◆ Collected data
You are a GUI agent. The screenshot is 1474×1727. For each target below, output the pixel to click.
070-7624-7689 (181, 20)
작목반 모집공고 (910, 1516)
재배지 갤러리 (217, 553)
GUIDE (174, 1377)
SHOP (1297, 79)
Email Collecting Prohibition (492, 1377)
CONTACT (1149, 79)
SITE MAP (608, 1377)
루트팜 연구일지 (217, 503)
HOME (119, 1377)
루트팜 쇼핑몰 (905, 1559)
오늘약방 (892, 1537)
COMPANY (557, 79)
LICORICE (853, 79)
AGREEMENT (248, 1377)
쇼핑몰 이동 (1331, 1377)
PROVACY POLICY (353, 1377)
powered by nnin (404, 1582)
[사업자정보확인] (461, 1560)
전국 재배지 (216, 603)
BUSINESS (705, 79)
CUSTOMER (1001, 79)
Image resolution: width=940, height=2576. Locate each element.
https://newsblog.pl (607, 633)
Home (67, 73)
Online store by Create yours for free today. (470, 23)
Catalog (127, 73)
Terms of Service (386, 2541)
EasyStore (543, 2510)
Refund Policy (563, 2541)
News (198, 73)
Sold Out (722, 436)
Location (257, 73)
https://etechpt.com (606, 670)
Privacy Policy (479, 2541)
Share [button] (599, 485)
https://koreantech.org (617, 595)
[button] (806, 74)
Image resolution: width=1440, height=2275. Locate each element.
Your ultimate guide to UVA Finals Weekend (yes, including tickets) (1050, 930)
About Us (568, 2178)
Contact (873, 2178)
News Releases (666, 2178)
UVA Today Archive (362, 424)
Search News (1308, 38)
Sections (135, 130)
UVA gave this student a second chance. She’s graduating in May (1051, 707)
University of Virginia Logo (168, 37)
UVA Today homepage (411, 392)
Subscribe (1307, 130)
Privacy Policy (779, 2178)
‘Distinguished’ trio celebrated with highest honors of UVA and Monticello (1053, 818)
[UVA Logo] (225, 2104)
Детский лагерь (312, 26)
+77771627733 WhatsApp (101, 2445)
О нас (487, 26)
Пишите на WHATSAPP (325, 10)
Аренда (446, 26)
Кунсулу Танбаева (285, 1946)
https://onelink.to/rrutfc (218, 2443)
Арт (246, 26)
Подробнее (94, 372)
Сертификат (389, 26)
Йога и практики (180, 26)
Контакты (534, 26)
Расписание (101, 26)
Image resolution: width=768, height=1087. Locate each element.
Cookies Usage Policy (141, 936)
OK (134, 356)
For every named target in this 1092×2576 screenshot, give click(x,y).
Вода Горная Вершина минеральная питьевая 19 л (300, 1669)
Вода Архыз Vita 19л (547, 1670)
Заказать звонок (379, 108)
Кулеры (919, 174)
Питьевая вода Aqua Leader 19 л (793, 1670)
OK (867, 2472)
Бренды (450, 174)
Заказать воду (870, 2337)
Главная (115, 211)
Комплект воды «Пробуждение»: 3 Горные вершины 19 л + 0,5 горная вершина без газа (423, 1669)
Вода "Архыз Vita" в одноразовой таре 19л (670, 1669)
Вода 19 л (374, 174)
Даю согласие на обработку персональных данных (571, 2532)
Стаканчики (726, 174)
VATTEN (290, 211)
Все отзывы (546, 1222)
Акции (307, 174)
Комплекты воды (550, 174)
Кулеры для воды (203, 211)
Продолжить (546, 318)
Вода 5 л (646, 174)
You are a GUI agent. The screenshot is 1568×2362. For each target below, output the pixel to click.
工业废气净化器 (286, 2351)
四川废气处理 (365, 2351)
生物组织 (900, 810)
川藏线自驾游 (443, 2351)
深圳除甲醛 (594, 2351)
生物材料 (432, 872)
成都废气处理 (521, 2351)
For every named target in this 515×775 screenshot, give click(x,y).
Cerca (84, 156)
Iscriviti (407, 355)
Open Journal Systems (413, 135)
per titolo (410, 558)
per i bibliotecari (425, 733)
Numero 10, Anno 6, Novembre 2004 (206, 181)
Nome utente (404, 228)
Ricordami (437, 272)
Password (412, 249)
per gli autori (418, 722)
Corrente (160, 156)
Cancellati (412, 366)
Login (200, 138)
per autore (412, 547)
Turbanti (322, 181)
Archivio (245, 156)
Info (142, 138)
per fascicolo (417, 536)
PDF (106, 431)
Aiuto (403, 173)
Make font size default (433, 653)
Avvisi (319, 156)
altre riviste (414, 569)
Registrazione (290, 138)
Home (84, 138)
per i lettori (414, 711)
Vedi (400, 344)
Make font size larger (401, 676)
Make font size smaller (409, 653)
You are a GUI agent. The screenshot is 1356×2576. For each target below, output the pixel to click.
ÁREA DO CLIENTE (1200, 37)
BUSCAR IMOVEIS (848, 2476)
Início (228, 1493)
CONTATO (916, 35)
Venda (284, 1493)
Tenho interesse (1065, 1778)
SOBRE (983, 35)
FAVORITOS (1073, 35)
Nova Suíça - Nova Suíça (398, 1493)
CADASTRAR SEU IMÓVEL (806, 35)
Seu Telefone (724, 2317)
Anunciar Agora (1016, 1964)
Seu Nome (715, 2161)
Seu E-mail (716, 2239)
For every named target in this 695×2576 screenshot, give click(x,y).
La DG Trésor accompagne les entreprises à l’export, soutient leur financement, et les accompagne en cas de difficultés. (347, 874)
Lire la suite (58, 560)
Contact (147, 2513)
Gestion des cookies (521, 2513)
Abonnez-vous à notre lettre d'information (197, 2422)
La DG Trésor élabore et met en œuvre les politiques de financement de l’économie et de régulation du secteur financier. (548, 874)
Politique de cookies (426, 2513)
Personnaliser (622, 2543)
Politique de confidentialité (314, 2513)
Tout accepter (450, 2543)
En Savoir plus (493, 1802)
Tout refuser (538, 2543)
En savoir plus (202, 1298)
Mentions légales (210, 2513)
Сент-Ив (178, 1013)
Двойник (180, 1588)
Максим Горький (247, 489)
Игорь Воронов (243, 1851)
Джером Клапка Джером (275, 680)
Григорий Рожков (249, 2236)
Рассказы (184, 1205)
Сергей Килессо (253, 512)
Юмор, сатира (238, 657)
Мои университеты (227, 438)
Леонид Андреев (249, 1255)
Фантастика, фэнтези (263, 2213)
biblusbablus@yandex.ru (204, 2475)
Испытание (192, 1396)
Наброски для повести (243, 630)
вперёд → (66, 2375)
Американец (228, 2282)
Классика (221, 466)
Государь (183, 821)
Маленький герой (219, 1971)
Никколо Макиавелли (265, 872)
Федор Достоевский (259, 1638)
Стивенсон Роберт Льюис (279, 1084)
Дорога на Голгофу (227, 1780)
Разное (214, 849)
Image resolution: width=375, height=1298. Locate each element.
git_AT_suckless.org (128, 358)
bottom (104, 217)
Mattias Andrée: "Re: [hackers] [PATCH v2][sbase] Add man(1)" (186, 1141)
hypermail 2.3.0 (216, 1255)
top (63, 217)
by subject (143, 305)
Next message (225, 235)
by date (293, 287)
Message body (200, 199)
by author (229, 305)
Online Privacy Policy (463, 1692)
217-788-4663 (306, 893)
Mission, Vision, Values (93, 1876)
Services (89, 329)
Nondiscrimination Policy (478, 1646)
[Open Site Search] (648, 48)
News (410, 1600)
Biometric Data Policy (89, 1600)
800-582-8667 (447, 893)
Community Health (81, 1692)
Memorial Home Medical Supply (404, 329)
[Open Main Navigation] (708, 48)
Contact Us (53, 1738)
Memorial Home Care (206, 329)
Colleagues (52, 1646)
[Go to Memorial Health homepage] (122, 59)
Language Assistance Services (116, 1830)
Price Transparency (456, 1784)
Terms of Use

◆ WHAT THE TASK ASKS
Print the records above exactly as they appear.

◆ ANSWER AREA
You are a GUI agent. The screenshot is 1474×1727. For each target below, output the pixel to click.
070-7624-7689 (181, 20)
작목반 모집공고 (910, 1516)
재배지 갤러리 (217, 553)
GUIDE (174, 1377)
SHOP (1297, 79)
Email Collecting Prohibition (492, 1377)
CONTACT (1149, 79)
SITE MAP (608, 1377)
루트팜 연구일지 (217, 503)
HOME (119, 1377)
루트팜 쇼핑몰 (905, 1559)
오늘약방 (892, 1537)
COMPANY (557, 79)
LICORICE (853, 79)
AGREEMENT (248, 1377)
쇼핑몰 이동 (1331, 1377)
PROVACY POLICY (353, 1377)
powered by nnin (404, 1582)
[사업자정보확인] (461, 1560)
전국 재배지 (216, 603)
BUSINESS (705, 79)
CUSTOMER (1001, 79)
Image resolution: width=940, height=2576. Locate each element.
https://newsblog.pl (607, 633)
Home (67, 73)
Online store by Create yours for free today. (470, 23)
Catalog (127, 73)
Terms of Service (386, 2541)
EasyStore (543, 2510)
Refund Policy (563, 2541)
News (198, 73)
Sold Out (722, 436)
Location (257, 73)
https://etechpt.com (606, 670)
Privacy Policy (479, 2541)
Share [button] (599, 485)
https://koreantech.org (617, 595)
[button] (806, 74)
Image resolution: width=1440, height=2275. Locate each element.
Your ultimate guide to UVA Finals Weekend (yes, including tickets) (1050, 930)
About Us (568, 2178)
Contact (873, 2178)
News Releases (666, 2178)
UVA Today Archive (362, 424)
Search News (1308, 38)
Sections (135, 130)
UVA gave this student a second chance. She’s graduating in May (1051, 707)
University of Virginia Logo (168, 37)
UVA Today homepage (411, 392)
Subscribe (1307, 130)
Privacy Policy (779, 2178)
‘Distinguished’ trio celebrated with highest honors of UVA and Monticello (1053, 818)
[UVA Logo] (225, 2104)
Детский лагерь (312, 26)
+77771627733 WhatsApp (101, 2445)
О нас (487, 26)
Пишите на WHATSAPP (325, 10)
Аренда (446, 26)
Кунсулу Танбаева (285, 1946)
https://onelink.to/rrutfc (218, 2443)
Арт (246, 26)
Подробнее (94, 372)
Сертификат (389, 26)
Йога и практики (180, 26)
Контакты (534, 26)
Расписание (101, 26)
Image resolution: width=768, height=1087. Locate each element.
Cookies Usage Policy (141, 936)
OK (134, 356)
For every named target in this 1092×2576 screenshot, give click(x,y).
Вода Горная Вершина минеральная питьевая 19 л (300, 1669)
Вода Архыз Vita 19л (547, 1670)
Заказать звонок (379, 108)
Кулеры (919, 174)
Питьевая вода Aqua Leader 19 л (793, 1670)
OK (867, 2472)
Бренды (450, 174)
Заказать воду (870, 2337)
Главная (115, 211)
Комплект воды «Пробуждение»: 3 Горные вершины 19 л + 0,5 горная вершина без газа (423, 1669)
Вода "Архыз Vita" в одноразовой таре 19л (670, 1669)
Вода 19 л (374, 174)
Даю согласие на обработку персональных данных (571, 2532)
Стаканчики (726, 174)
VATTEN (290, 211)
Все отзывы (546, 1222)
Акции (307, 174)
Комплекты воды (550, 174)
Кулеры для воды (203, 211)
Продолжить (546, 318)
Вода 5 л (646, 174)
You are a GUI agent. The screenshot is 1568×2362. For each target below, output the pixel to click.
工业废气净化器 (286, 2351)
四川废气处理 (365, 2351)
生物组织 (900, 810)
川藏线自驾游 (443, 2351)
深圳除甲醛 (594, 2351)
生物材料 (432, 872)
成都废气处理 (521, 2351)
For every named target in this 515×775 screenshot, give click(x,y).
Cerca (84, 156)
Iscriviti (407, 355)
Open Journal Systems (413, 135)
per titolo (410, 558)
per i bibliotecari (425, 733)
Numero 10, Anno 6, Novembre 2004 (206, 181)
Nome utente (404, 228)
Ricordami (437, 272)
Password (412, 249)
per gli autori (418, 722)
Corrente (160, 156)
Cancellati (412, 366)
Login (200, 138)
per autore (412, 547)
Turbanti (322, 181)
Archivio (245, 156)
Info (142, 138)
per fascicolo (417, 536)
PDF (106, 431)
Aiuto (403, 173)
Make font size default (433, 653)
Avvisi (319, 156)
altre riviste (414, 569)
Registrazione (290, 138)
Home (84, 138)
per i lettori (414, 711)
Vedi (400, 344)
Make font size larger (401, 676)
Make font size smaller (409, 653)
You are a GUI agent. The screenshot is 1356×2576. For each target below, output the pixel to click.
ÁREA DO CLIENTE (1200, 37)
BUSCAR IMOVEIS (848, 2476)
Início (228, 1493)
CONTATO (916, 35)
Venda (284, 1493)
Tenho interesse (1065, 1778)
SOBRE (983, 35)
FAVORITOS (1073, 35)
Nova Suíça - Nova Suíça (398, 1493)
CADASTRAR SEU IMÓVEL (806, 35)
Seu Telefone (724, 2317)
Anunciar Agora (1016, 1964)
Seu Nome (715, 2161)
Seu E-mail (716, 2239)
For every named target in this 695×2576 screenshot, give click(x,y).
La DG Trésor accompagne les entreprises à l’export, soutient leur financement, et les accompagne en cas de difficultés. (347, 874)
Lire la suite (58, 560)
Contact (147, 2513)
Gestion des cookies (521, 2513)
Abonnez-vous à notre lettre d'information (197, 2422)
La DG Trésor élabore et met en œuvre les politiques de financement de l’économie et de régulation du secteur financier. (548, 874)
Politique de cookies (426, 2513)
Personnaliser (622, 2543)
Politique de confidentialité (314, 2513)
Tout accepter (450, 2543)
En Savoir plus (493, 1802)
Tout refuser (538, 2543)
En savoir plus (202, 1298)
Mentions légales (210, 2513)
Сент-Ив (178, 1013)
Двойник (180, 1588)
Максим Горький (247, 489)
Игорь Воронов (243, 1851)
Джером Клапка Джером (275, 680)
Григорий Рожков (249, 2236)
Рассказы (184, 1205)
Сергей Килессо (253, 512)
Юмор, сатира (238, 657)
Мои университеты (227, 438)
Леонид Андреев (249, 1255)
Фантастика, фэнтези (263, 2213)
biblusbablus@yandex.ru (204, 2475)
Испытание (192, 1396)
Наброски для повести (243, 630)
вперёд → (66, 2375)
Американец (228, 2282)
Классика (221, 466)
Государь (183, 821)
Маленький герой (219, 1971)
Никколо Макиавелли (265, 872)
Федор Достоевский (259, 1638)
Стивенсон Роберт Льюис (279, 1084)
Дорога на Голгофу (227, 1780)
Разное (214, 849)
Image resolution: width=375, height=1298. Locate each element.
git_AT_suckless.org (128, 358)
bottom (104, 217)
Mattias Andrée: "Re: [hackers] [PATCH v2][sbase] Add man(1)" (186, 1141)
hypermail 2.3.0 (216, 1255)
top (63, 217)
by subject (143, 305)
Next message (225, 235)
by date (293, 287)
Message body (200, 199)
by author (229, 305)
Online Privacy Policy (463, 1692)
217-788-4663 (306, 893)
Mission, Vision, Values (93, 1876)
Services (89, 329)
Nondiscrimination Policy (478, 1646)
[Open Site Search] (648, 48)
News (410, 1600)
Biometric Data Policy (89, 1600)
800-582-8667 (447, 893)
Community Health (81, 1692)
Memorial Home Medical Supply (404, 329)
[Open Main Navigation] (708, 48)
Contact Us (53, 1738)
Memorial Home Care (206, 329)
Colleagues (52, 1646)
[Go to Memorial Health homepage] (122, 59)
Language Assistance Services (116, 1830)
Price Transparency (456, 1784)
Terms of Use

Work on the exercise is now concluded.